この発明は、例えば車両(自動車)の車輪を懸架装置に支持する為の車輪支持用転がり軸受ユニット等、各種機械装置の回転支持部に組み込む転がり軸受の開口端部を塞ぐ為のシールリング及びこのシールリングを備えたシールリング付転がり軸受ユニットの改良に関する。
各種機械装置の回転支持部に、玉軸受、円筒ころ軸受、円すいころ軸受等の転がり軸受が組み込まれている。この様な転がり軸受には密封装置を組み込んで、この転がり軸受の内部空間に封入したグリースが外部に漏洩する事を防止すると共に、外部に存在する雨水、泥、塵等の各種異物が転がり軸受の内部に入り込む事を防止している。
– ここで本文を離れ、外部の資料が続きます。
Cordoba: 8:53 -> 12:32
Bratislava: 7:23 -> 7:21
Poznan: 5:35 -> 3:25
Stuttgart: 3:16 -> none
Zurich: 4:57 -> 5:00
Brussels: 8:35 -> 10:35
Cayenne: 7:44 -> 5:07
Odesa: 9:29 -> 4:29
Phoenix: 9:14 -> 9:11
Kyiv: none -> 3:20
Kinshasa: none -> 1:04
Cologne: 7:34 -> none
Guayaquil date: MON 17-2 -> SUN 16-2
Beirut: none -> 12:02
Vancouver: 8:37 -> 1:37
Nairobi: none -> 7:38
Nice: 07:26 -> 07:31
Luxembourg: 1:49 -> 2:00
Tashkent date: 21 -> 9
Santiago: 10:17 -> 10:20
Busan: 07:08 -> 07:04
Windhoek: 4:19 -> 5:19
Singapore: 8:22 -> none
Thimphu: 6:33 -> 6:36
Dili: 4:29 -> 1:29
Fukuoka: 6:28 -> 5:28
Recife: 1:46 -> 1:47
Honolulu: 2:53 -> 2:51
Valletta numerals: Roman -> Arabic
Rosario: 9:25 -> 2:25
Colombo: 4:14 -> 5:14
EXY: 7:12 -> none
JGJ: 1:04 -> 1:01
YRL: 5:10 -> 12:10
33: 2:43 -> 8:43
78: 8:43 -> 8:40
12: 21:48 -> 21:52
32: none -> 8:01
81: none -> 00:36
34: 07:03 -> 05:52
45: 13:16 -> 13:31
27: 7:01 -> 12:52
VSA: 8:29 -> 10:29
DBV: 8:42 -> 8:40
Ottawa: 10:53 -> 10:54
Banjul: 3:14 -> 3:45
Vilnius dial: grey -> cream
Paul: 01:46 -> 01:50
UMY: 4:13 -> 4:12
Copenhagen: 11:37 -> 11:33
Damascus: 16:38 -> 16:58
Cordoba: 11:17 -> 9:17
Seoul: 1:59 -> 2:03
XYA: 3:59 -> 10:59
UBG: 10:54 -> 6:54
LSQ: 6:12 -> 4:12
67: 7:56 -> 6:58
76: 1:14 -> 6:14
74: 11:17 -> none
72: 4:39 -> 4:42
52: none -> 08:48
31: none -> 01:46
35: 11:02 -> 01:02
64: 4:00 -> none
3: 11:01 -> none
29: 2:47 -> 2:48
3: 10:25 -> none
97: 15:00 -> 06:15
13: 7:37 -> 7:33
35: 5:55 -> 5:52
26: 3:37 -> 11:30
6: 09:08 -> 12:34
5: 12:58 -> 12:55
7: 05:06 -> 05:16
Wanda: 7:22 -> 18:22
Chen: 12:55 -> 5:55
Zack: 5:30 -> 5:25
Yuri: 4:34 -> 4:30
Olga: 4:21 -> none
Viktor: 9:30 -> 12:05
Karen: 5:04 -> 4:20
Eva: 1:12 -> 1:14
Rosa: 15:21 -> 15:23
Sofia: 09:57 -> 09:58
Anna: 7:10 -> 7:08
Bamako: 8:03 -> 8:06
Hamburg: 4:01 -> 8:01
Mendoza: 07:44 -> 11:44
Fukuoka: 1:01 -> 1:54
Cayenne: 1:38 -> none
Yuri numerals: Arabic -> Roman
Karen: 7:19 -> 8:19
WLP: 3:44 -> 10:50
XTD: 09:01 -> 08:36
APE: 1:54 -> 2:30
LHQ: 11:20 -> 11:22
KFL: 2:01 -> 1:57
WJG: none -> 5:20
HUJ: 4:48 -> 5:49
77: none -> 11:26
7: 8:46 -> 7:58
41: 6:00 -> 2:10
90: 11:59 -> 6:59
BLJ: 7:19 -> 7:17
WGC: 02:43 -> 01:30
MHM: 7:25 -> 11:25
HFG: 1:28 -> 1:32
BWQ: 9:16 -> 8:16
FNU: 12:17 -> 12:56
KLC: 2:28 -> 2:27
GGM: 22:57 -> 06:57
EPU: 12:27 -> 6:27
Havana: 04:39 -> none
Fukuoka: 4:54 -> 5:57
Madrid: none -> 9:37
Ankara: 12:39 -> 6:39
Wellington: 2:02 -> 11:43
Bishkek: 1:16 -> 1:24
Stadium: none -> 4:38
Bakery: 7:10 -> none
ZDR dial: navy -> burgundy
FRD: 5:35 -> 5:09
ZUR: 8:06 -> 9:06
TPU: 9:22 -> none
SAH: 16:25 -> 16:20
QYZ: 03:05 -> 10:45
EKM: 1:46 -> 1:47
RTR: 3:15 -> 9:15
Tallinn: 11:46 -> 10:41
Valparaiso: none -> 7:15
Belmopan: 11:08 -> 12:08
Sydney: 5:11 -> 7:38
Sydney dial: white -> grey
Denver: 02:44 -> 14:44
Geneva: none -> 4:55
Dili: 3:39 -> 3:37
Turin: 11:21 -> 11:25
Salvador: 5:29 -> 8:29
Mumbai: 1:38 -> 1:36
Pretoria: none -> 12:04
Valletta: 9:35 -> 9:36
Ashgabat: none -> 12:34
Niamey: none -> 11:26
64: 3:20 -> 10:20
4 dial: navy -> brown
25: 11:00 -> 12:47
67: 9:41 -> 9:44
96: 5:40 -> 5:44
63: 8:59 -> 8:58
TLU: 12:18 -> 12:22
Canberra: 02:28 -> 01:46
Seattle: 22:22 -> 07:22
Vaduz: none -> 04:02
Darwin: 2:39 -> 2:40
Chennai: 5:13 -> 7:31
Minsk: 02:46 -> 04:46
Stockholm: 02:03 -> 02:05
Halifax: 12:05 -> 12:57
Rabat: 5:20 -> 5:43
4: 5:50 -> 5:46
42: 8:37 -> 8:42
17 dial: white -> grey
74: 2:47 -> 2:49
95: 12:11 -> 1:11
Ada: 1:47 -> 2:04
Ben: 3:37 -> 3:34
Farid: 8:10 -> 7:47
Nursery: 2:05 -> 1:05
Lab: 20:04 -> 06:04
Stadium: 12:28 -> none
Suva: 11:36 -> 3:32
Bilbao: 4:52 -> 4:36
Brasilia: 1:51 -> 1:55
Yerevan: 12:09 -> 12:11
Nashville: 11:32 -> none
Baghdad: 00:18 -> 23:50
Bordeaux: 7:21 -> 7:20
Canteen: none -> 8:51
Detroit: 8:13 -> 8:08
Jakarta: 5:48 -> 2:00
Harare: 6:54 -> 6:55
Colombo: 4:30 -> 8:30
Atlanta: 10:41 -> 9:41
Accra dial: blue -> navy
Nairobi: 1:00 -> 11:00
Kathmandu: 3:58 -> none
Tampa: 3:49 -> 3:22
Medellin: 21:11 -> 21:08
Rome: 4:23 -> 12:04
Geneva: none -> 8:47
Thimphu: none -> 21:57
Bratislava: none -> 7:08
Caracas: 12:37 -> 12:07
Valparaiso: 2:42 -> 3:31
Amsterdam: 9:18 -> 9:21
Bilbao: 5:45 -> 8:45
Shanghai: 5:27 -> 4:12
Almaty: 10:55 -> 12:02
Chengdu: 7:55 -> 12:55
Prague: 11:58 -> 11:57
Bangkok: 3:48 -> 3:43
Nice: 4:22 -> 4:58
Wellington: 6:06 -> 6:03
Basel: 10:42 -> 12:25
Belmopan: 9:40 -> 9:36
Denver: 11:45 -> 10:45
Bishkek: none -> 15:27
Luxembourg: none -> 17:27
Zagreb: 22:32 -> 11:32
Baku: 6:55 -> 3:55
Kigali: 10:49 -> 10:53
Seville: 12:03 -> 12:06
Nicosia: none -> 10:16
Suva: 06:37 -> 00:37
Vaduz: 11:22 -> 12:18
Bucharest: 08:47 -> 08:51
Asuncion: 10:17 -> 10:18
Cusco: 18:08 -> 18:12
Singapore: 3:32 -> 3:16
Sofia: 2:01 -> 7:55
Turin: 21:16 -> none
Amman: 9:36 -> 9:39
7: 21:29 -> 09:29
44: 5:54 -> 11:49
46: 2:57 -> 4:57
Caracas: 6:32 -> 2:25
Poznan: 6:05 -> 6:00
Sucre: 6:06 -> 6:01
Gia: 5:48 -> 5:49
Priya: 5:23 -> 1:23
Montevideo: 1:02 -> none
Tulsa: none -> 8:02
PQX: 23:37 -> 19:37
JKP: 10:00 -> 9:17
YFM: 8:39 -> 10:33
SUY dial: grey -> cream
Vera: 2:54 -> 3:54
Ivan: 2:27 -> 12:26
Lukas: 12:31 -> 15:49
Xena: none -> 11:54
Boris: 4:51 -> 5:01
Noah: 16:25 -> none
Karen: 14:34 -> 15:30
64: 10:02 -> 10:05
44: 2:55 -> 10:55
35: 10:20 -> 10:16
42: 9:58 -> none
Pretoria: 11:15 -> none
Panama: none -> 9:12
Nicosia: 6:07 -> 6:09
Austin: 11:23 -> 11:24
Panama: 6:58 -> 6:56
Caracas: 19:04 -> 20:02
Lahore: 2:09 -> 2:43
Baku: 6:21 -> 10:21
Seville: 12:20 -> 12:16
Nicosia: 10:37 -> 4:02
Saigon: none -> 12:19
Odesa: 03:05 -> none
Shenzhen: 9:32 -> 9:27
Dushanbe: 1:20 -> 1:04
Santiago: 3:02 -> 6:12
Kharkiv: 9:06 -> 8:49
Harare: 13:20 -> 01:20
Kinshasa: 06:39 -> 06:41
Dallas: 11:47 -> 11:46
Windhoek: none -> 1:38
図9は、この様な密封装置の一種であるシールリングを備えた、シールリング付転がり軸受ユニットの1例として、車両の従動輪(FF車の後輪、FR車、RR車の前輪)を懸架装置に回転自在に支持する為の構造を示している。
上記シールリング付転がり軸受ユニットは、次述する内輪素子1と共に内輪相当部材を構成するハブ2の外(軸方向に関して外とは、車両への組み付け状態で幅方向外寄りとなる側を言い、図1〜3、9〜11の左側。これに対して、軸方向に関して内とは、幅方向中央寄りとなる側を言い、図1〜3、9〜11の右側。本明細書全体で同じ。)端部外周面に、車輪を結合固定する為の外向フランジ3を形成している。又、上記ハブ2の中間部外周面に、内輪軌道4aと段部5とを形成している。又、このハブ2の内端寄り部分外周面に、その外周面に内輪軌道4bを形成した内輪素子1を、その外端面を上記段部5に突き当てた状態で、外嵌支持している。
又、上記ハブ1の内端部には、雄ねじ部6を形成している。そして、この雄ねじ部6にナット7を螺合し、更に緊締する事により、上記内輪素子1をハブ2の外周面の所定部分に固定している。このハブ2の周囲に配置した外輪相当部材である、外輪8の中間部外周面にはこの外輪8を懸架装置に固定する為の、外向フランジ状の取付部9を設けている。又、この外輪8の内周面には、それぞれが上記各内輪軌道4a、4bに対向する、外輪軌道10a、10bを形成している。そして、これら各内輪軌道4a、4bと各外輪軌道10a、10bとの間に、それぞれ複数個ずつの転動体11、11を設けて、上記外輪8の内側での上記ハブ2の回転を自在としている。尚、これら各転動体11、11は、各列毎にそれぞれ保持器12、12により転動自在に保持している。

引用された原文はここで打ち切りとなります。